The group is headlining the Whisky, not the Roxy. Maybe I'm
splitting hairs, but the billboard above the Whisky is an advertisement
for Lamb's Navy Rum. A few years ago, Lamb's Navy Rum might have been
thought of as the name of a new local band. Lamb's Navy Rum, however,
is what it always was, an alcoholic beverage. Liquor-related
billboards, as a group, dominate the Strip. Of the 70 billboards, 18
are liquor-related. Movies come in second with 13. Coming in third is
Las Vegas with eight. Then cigarettes with seven, followed by menswear
with five. Automobile ads are tied with music, at three. After
that, it's Fatburgers, doughnuts, soft drinks, banks, cameras, airlines,
UCLA football, "this space available," "CHiPs" and
safe driving. And you thought only radio was fragmented in Southern
California. When the '60s generation discovered birth control,
who among us ever dreamed that kids would eventually lose the power
to dictate what kind of music gets played on the radio. Because they're
outnumbered, teenagers no longer dictate anything. The
record industry is feeling the pain because adults don't buy recorded
music. At least they don't buy it in significant numbers until enough
kids tell them that it's really OK and safe to like bands such as the
Alley Cats the Stray Cats or X. And since radio only cares
about reaching adults, and since record executives blindly promote the
very acts radio wants, we have what author Joseph Heller once referred
to as a Catch-Z. So the music business is dying and the Whisky
is closing. This is hardly a coincidence. Believe what you will about
the Whisky management saying that their club is only "closing for
renovation, and will reopen as a dance club in six to eight weeks."
I remember the Starwood people saying something quite similar. And almost
two years later, the Starwood has yet to reopen to the public. OK,
the Strip looks different today. It changes all the time. Now the question
becomes, has it changed for the better or for the worse?
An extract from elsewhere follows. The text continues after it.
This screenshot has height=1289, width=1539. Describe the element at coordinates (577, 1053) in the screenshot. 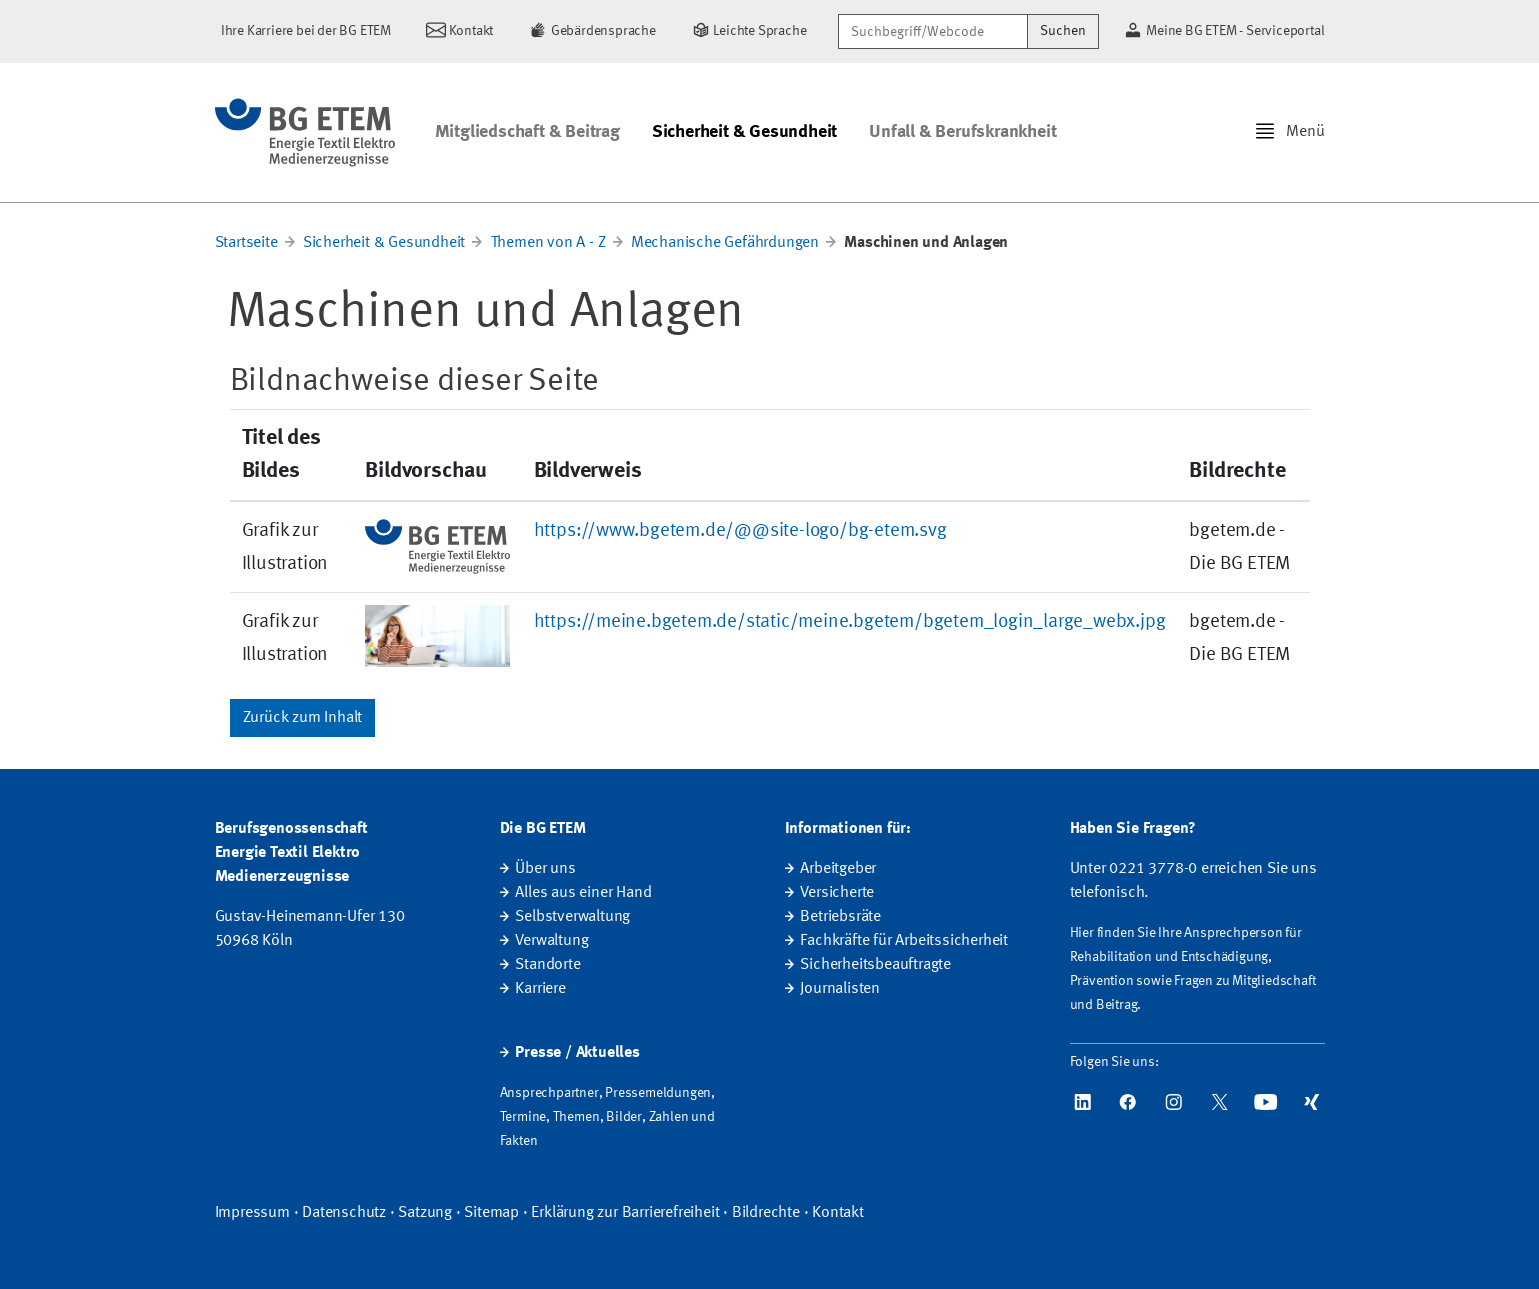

Danny
Sugarman, manager of the Whisky's most famous house band the Doors,
remembers how a walk up the Strip held all the excitement and promise
of what would become the most singularly explosive youth movement in
this nation's history. '' "People walked down the street
with tambourines," Sugarman recalled. "It was music against
the establishment, us against them, and it created a spirit of togetherness
and movement. That feeling seemed to return in the late-'70s with bands
like X. There seemed to exist a new sense of relevance and discovery.
But money then became the point and the punk thing strangled itself.
It was too violent and it cut short the era. "I think Sunset
will continue to have more energy than any other street in America,
but right now Sunset is about hookers." Capt. William
Baker of the West Hollywood Sheriff's Department disagrees. "I
don't think the changing of the Strip has anything to do with prostitution,"
he said. "The kids who come to West Hollywood for rock don't patronize
prostitutes. It is my opinion that from Carlos and Charley's west there
has been a lessening of street-walking activity."
Baker, too, is splitting hairs. The hookers have indeed been migrating
west on Sunset, but there's a fine line here. As far as law-enforcement
is concerned, West Hollywood begins on Sunset at Carlos and Charley's.
That the hookers seem to be running into one another in front of Schwab's
Drug Store is not Baker's concern. Schwab's, although technically in
West Hollywood, is under the jurisdiction of the LAPD. It seems only
a matter of time before West Hollywood's finest must face up to the
problem that continues to baffle the LAPD.